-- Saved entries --
══════

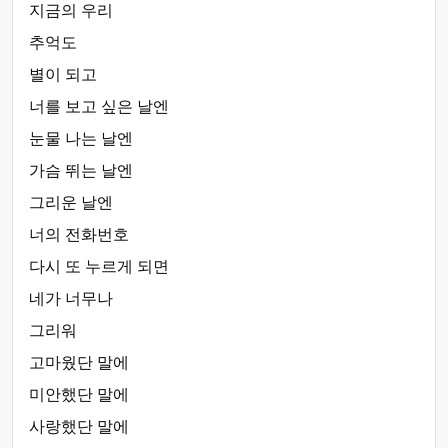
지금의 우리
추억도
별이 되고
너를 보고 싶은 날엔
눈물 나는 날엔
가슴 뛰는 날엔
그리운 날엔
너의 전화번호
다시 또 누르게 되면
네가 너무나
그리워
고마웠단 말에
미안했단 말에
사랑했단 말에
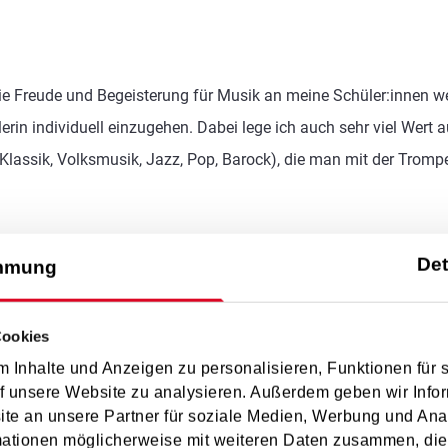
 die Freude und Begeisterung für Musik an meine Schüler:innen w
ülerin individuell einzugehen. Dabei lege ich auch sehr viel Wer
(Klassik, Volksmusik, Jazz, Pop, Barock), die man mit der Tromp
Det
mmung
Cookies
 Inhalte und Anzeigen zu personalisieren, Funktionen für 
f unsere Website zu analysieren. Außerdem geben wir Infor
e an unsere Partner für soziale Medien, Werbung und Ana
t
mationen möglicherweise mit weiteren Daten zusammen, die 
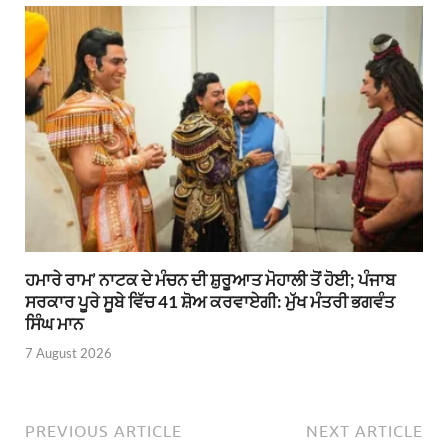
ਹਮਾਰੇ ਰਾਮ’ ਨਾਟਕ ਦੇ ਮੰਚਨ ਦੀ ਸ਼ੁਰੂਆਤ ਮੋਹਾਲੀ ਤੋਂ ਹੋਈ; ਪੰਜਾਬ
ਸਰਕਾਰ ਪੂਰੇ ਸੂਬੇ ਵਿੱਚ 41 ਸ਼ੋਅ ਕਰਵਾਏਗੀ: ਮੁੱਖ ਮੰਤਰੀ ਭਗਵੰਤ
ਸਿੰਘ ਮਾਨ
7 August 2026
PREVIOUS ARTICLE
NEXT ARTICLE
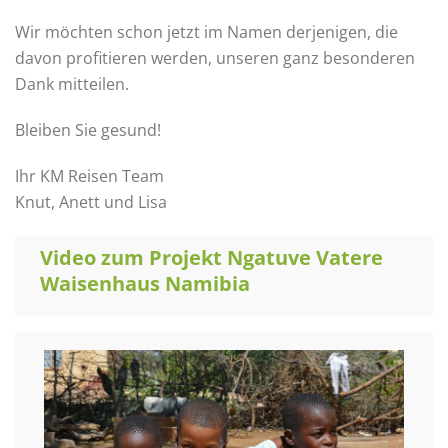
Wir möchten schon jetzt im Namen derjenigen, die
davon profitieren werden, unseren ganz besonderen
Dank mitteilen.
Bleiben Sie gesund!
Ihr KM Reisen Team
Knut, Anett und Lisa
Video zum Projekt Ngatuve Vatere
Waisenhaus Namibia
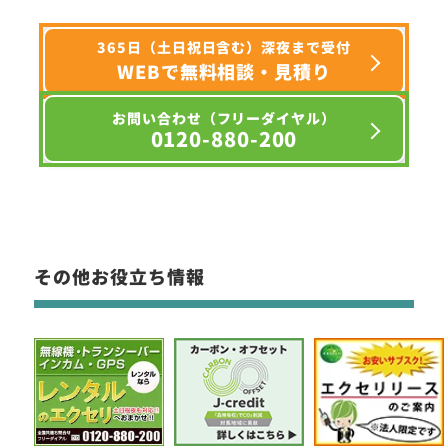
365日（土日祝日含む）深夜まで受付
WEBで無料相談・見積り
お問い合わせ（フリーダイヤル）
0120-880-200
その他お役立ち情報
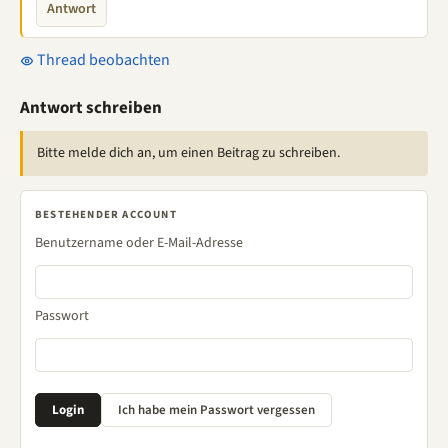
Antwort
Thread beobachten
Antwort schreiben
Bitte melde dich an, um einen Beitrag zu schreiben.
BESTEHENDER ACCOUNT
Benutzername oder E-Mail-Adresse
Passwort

══════

If a line in the records contains the word "schreiben", copy it out.

-- Response to this exercise --
Antwort schreiben
Bitte melde dich an, um einen Beitrag zu schreiben.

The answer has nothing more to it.